|Session IV: Wetlands
||Abstract #: 97402
A CONCEPTUAL MODEL FOR SOIL PHOSPHORUS AVAILABILITY IN HYDROLOGICALLY ALTERED WETLANDS OF THE EVERGLADES
Fred H. Sklar and Sue Newman
ESRD, SFWMD, West Palm Beach, FL
A number of ecologicalmodels are being developed to evaluate the impacts associated with Everglades restoration. However, current ecological and water quality models for the Everglades do not include detailed soil physics associated with repeated wetting and drying of hydric soils. As part of the Everglades Landscape Model (ELM), designed to evaluate plant and nutrient structure and function, we hypothesize that the relationship between hydrology and cattail invasions in the Everglades can, at times, be explained by changes in soil nutrient content as a function of bulk density. Low water tables and the concurrent oxidation of Everglades peat, due to fire, water diversions, drought, and flood control, are thought to concentrate nutrients in the upper root zones of sedges and grasses. A STELLATM
program was developed to evaluate this hypothesis and to establish the merits of a bulk density algorithm for the ELM. The goal was to create a bulk density response parameter that was sensitive to the cumulative impacts of successive dry downs.

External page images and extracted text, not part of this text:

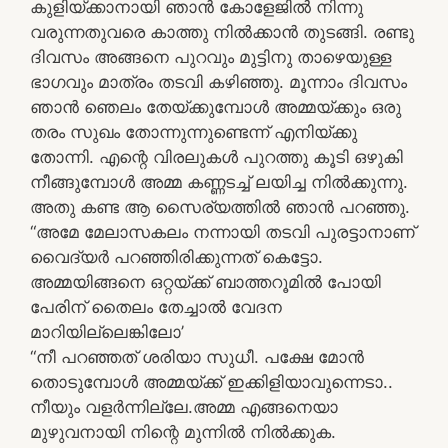
കുളിയ്ക്കാനായി ഞാൻ കോളേജിൽ നിന്നു
വരുന്നതുവരെ കാത്തു നിൽക്കാൻ തുടങ്ങി. രണ്ടു
ദിവസം അങ്ങനെ പുറവും മുട്ടിനു താഴെയുള്ള
ഭാഗവും മാത്രം തടവി കഴിഞ്ഞു. മൂന്നാം ദിവസം
ഞാൻ ഞെലം തേയ്ക്കുമ്പോൾ അമ്മയ്ക്കും ഒരു
തരം സുഖം തോന്നുന്നുണ്ടെന്ന് എനിയ്ക്കു
തോന്നി. എന്റെ വിരലുകൾ പുറത്തു കൂടി ഒഴുകി
നീങ്ങുമ്പോൾ അമ്മ കണ്ണടച്ച് ലയിച്ച നിൽക്കുന്നു.
അതു കണ്ട ആ സൈര്യത്തിൽ ഞാൻ പറഞ്ഞു.
“അമേ മേലാസകലം നന്നായി തടവി പുരട്ടാനാണ്
വൈദ്യർ പറഞ്ഞിരിക്കുന്നത് കെട്ടോ.
അമ്മയിങ്ങനെ ഒറ്റയ്ക്ക് ബാത്തറൂമിൽ പോയി
പേരിന് തൈലം തേച്ചാൽ വേദന
മാറിയില്ലെങ്കിലോ’
“നീ പറഞ്ഞത് ശരിയാ സുധീ. പക്ഷേ മോൻ
തൊടുമ്പോൾ അമ്മയ്ക്ക് ഇക്കിളിയാവുന്നെടാ..
നീയും വളർന്നില്ലേ.അമ്മ എങ്ങനെയാ
മുഴുവനായി നിന്റെ മുന്നിൽ നിൽക്കുക.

This was accomplished by calibrating the model against soil and plant data from the Holey Land Wildlife management Area. Observations in the Holey Land suggest a spatial distribution of cattail that has been controlled by a combination of water depth and fire. We duplicated this relationship by developing a cumulative cattail suitability function that was sensitive to water depth, biologically available phosphorus, and the proportion of slough within a region. The Holey Land was divided into five regions according to depth. Each region was initialized with the proportion of sawgrass, cattail, and slough known to exist in 1990. Weekly water depths and inputs of nutrients from agriculture from 1990 to 1995 were the forcing functions. Results are not yet conclusive. However, it is clear that fire has the potential to create both the space (i.e., slough) and soil nutrient conditions required by cattail. Computer experiments continue as we refine the cumulative impact functions. We suspect that these functions, once calibrated, will have significant utility in Water Conservation Area 3A where water tables have been low and therefore, the potential for cattail invasion may be high.